→ PROBLEM DESCRIPTION: Look through the data below for the line with "Barrierefreies Wohnen", and transcribe it exactly together with each line after it up to and including the line with "Kostenloses Angebot". Give nothing else.

→ PROVIDED INFORMATION:
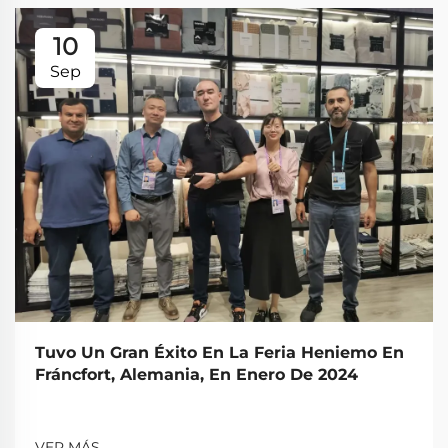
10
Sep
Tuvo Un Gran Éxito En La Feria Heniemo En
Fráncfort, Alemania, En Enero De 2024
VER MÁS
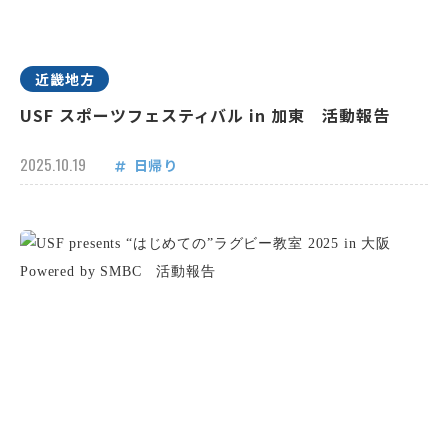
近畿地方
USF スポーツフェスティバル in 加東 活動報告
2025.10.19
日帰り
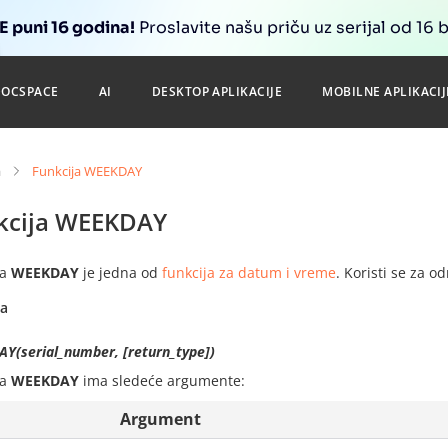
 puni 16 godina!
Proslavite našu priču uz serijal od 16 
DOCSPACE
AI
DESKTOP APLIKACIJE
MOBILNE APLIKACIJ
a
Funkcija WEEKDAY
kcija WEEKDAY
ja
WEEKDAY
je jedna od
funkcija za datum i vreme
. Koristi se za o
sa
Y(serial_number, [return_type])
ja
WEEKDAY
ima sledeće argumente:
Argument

--

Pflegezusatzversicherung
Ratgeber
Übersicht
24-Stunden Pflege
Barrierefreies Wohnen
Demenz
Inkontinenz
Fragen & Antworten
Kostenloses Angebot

→ TASK RESPONSE:
Barrierefreies Wohnen
Demenz
Inkontinenz
Fragen & Antworten
Kostenloses Angebot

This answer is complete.